The apparent contradiction in the rulebook is the kind of problem that critics say was built into the stem cell initiative passed by voters in 2004. [...]

It remains unclear what will happen if the grant applications are rejected. One option, according to sources, is to simply have the four universities reapply at a later date - a delay of at least six months. Another option would be to reject all of the grants and have everyone update their applications because of the confusion regarding the letter-of-recommendation rules.

If the punishment doesn't seem to fit the crime, there may be a reason. The ICOC is still recovering from a conflict-of-interest controversy sparked this summer, according to The Scientist blog:

The conflict of interest occurred in August, when John Reed, a member of the CIRM's governing board, wrote a letter to Arlene Chiu, then CIRM's chief scientific officer, opposing the denial of a CIRM grant to a researcher at the San Diego-area Burnham Institute for Medical Research.

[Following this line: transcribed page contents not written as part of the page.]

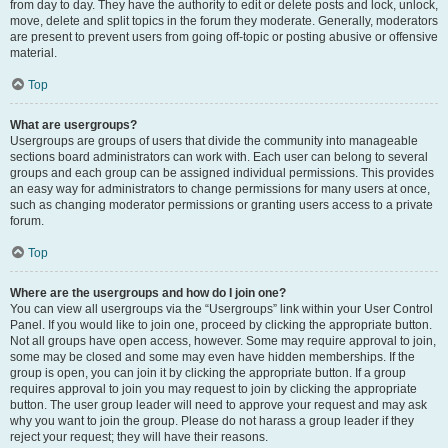
from day to day. They have the authority to edit or delete posts and lock, unlock,
move, delete and split topics in the forum they moderate. Generally, moderators
are present to prevent users from going off-topic or posting abusive or offensive
material.
Top
What are usergroups?
Usergroups are groups of users that divide the community into manageable
sections board administrators can work with. Each user can belong to several
groups and each group can be assigned individual permissions. This provides
an easy way for administrators to change permissions for many users at once,
such as changing moderator permissions or granting users access to a private
forum.
Top
Where are the usergroups and how do I join one?
You can view all usergroups via the “Usergroups” link within your User Control
Panel. If you would like to join one, proceed by clicking the appropriate button.
Not all groups have open access, however. Some may require approval to join,
some may be closed and some may even have hidden memberships. If the
group is open, you can join it by clicking the appropriate button. If a group
requires approval to join you may request to join by clicking the appropriate
button. The user group leader will need to approve your request and may ask
why you want to join the group. Please do not harass a group leader if they
reject your request; they will have their reasons.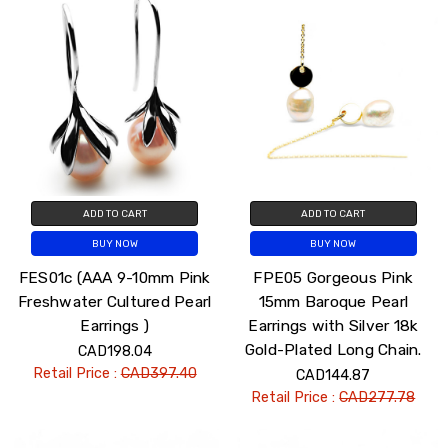
ADD TO CART
ADD TO CART
BUY NOW
BUY NOW
FES01c (AAA 9-10mm Pink
FPE05 Gorgeous Pink
Freshwater Cultured Pearl
15mm Baroque Pearl
Earrings )
Earrings with Silver 18k
Gold-Plated Long Chain.
CAD198.04
Retail Price :
CAD397.40
CAD144.87
Retail Price :
CAD277.78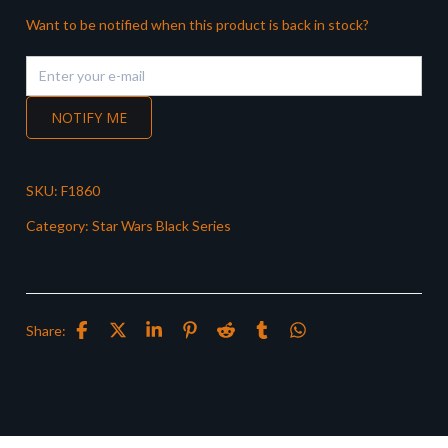
Want to be notified when this product is back in stock?
NOTIFY ME
SKU:
F1860
Category:
Star Wars Black Series
Share: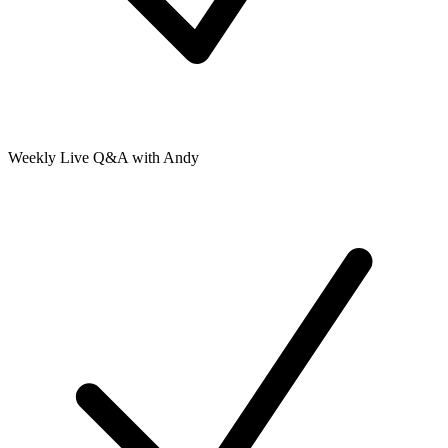
Weekly Live Q&A with Andy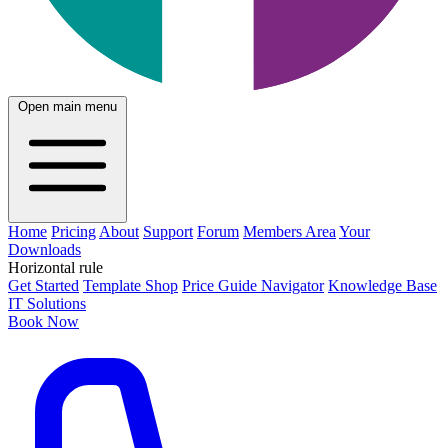
Open main menu
Home
Pricing
About
Support
Forum
Members Area
Your
Downloads
Horizontal rule
Get Started
Template Shop
Price Guide Navigator
Knowledge Base
IT Solutions
Book Now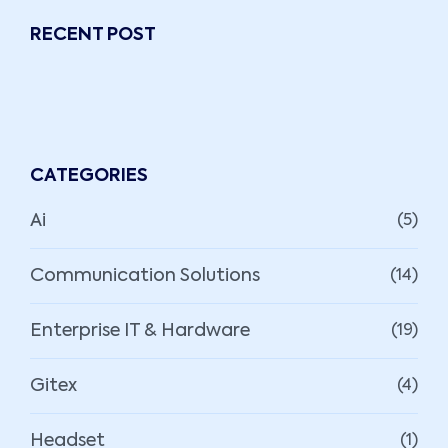
RECENT POST
CATEGORIES
Ai
(5)
Communication Solutions
(14)
Enterprise IT & Hardware
(19)
Gitex
(4)
Headset
(1)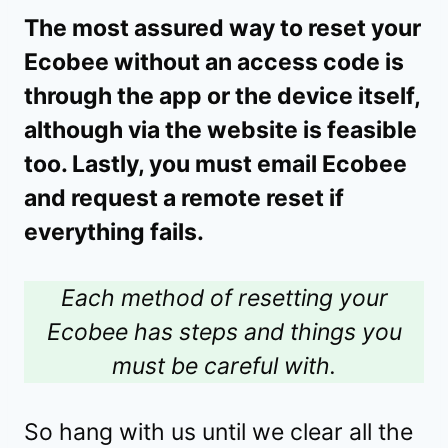
The most assured way to reset your
Ecobee without an access code is
through the app or the device itself,
although via the website is feasible
too. Lastly, you must email Ecobee
and request a remote reset if
everything fails.
Each method of resetting your
Ecobee has steps and things you
must be careful with.
So hang with us until we clear all the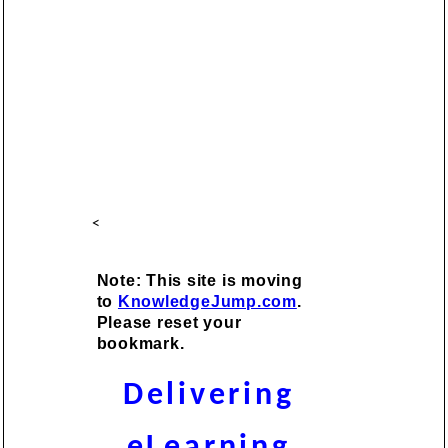
<
Note: This site is moving
to
KnowledgeJump.com
.
Please reset your
bookmark.
Delivering
eLearning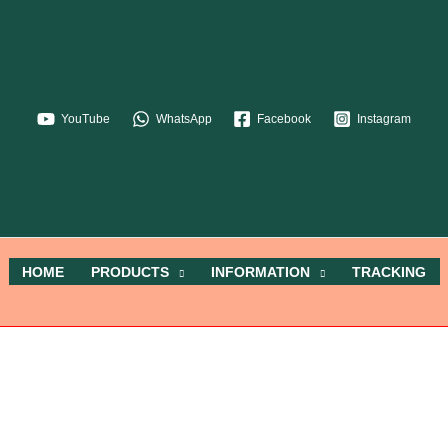
YouTube
WhatsApp
Facebook
Instagram
HOME
PRODUCTS
INFORMATION
TRACKING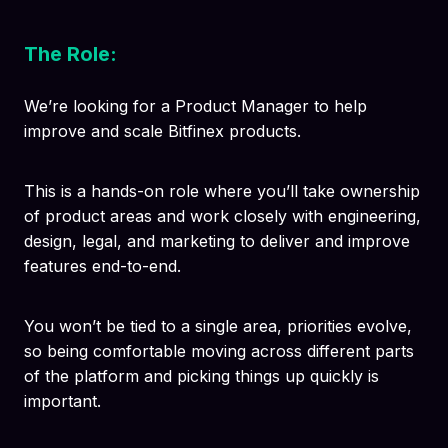
The Role:
We’re looking for a Product Manager to help
improve and scale Bitfinex products.
This is a hands-on role where you’ll take ownership
of product areas and work closely with engineering,
design, legal, and marketing to deliver and improve
features end-to-end.
You won’t be tied to a single area, priorities evolve,
so being comfortable moving across different parts
of the platform and picking things up quickly is
important.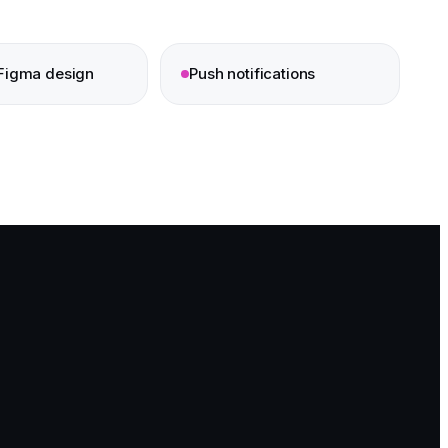
Figma design
Push notifications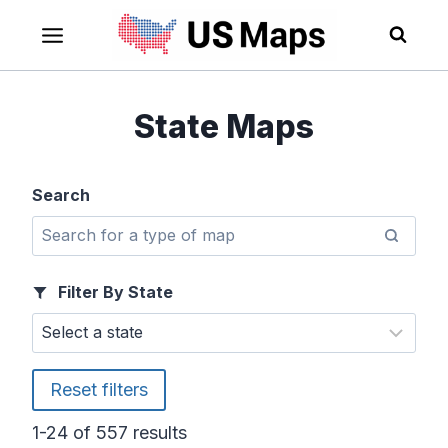
Skip
to
content
State Maps
Search
Filter By State
Reset filters
1-24 of 557 results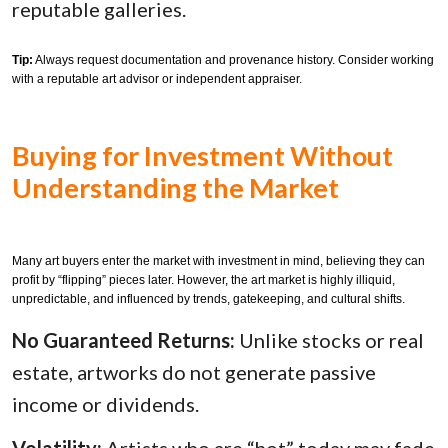
reputable galleries.
Tip:
Always request documentation and provenance history. Consider working
with a reputable art advisor or independent appraiser.
Buying for Investment Without
Understanding the Market
Many art buyers enter the market with investment in mind, believing they can
profit by “flipping” pieces later. However, the art market is highly illiquid,
unpredictable, and influenced by trends, gatekeeping, and cultural shifts.
No Guaranteed Returns:
Unlike stocks or real
estate, artworks do not generate passive
income or dividends.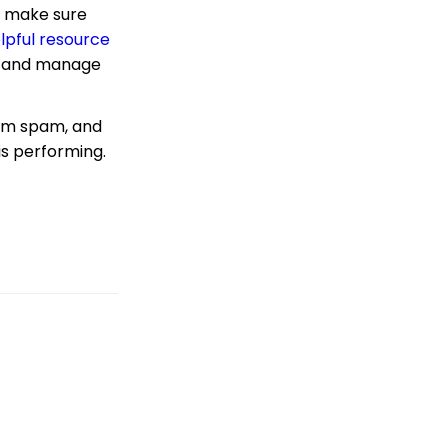
lp make sure
Blacklist Management
lpful resource
Custom vs Shared
ce and manage
Sending Domains
Campaigns App: Why
did my email test go to
rom spam, and
my SPAM folder?
is performing.
Emails: Helpful
Resources to Assist with
Email Deliverability,
Monitoring and Best
Practices
Email Activity Tracking
within CharityEngine
Campaigns &
Marketing: Creatives -
Crafting and Managing
Compelling Pieces for
Non-Profit Campaigns
Advocacy: Using
Google Tag Manager/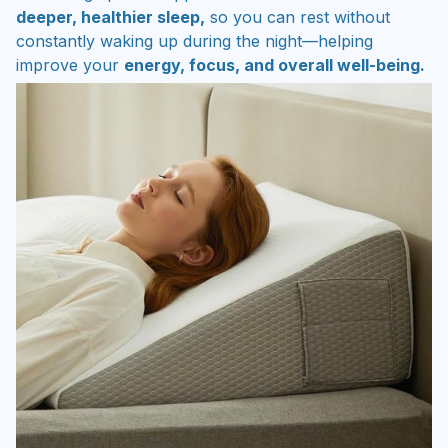
deeper, healthier sleep,
so you can rest without
constantly waking up during the night—helping
improve your
energy, focus, and overall well-being.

Reed, who is president and CEO of the Burnham Institute, wrote the seven page letter lobbying CIRM to reconsider its denial of a $638,000 SEED grant to David Smotrich, a researcher affiliated with the Burnham Institute but also the founder and president of a San Diego-area infertility clinic.... CIRM's conflict of interest rules prohibit board members from participating in any grant award discussions that involve their home institutions.

A state audit soon followed, along with calls for Reed and committee chair Robert Klein (who prompted him to send the letter) to resign. So in all likehood, the committee was a little twitchier than usual.

All the same, the four offending administrators are committee members and must have known about Reed's royal muck-up. At the very least, they should be familiar with the regulations — especially one so basic.

Which raises the question: Do we really want these guys in charge of millions of dollars of research money, anyway?

 

In today's pages: Iran, Gitmo inmates, and brain imaging

Kenneth S. Baer, founder and editor of Democracy: A Journal of Ideas, says Mitt Romney should forget his JFK moment and pray to be Jimmy Carter:

Romney doesn't need to do a JFK. He needs to do a Jimmy Carter. After all, Kennedy ran away from his religion. Carter ran on it, using his religious belief -- he was the first "born again" president -- as a selling point. But as Carter's experience demonstrates, trying to be the candidate of faith, without being tied by voters to a particular faith, is a very hard course to navigate and must be done carefully.

The questions Romney is facing about his Mormonism pale in comparison to what Kennedy faced.

Contributing editor Ian Buruma says that even though Spain has passed the Law of Historical Memory, legislation is a blunt way to deal with the past. Neuropsychiatrist Daniel G. Amen suggests brain-scanning presidential candidates to make sure voters select the "brain healthiest" person.

The editorial board names a winner in the Iran intelligence disclosure — the Russians. The board urges the Supreme Court to reaffirm habeas protection for Guantanamo inmates, and tells Los Angeles to look to Orange County for inspiration on what to do with wastewater.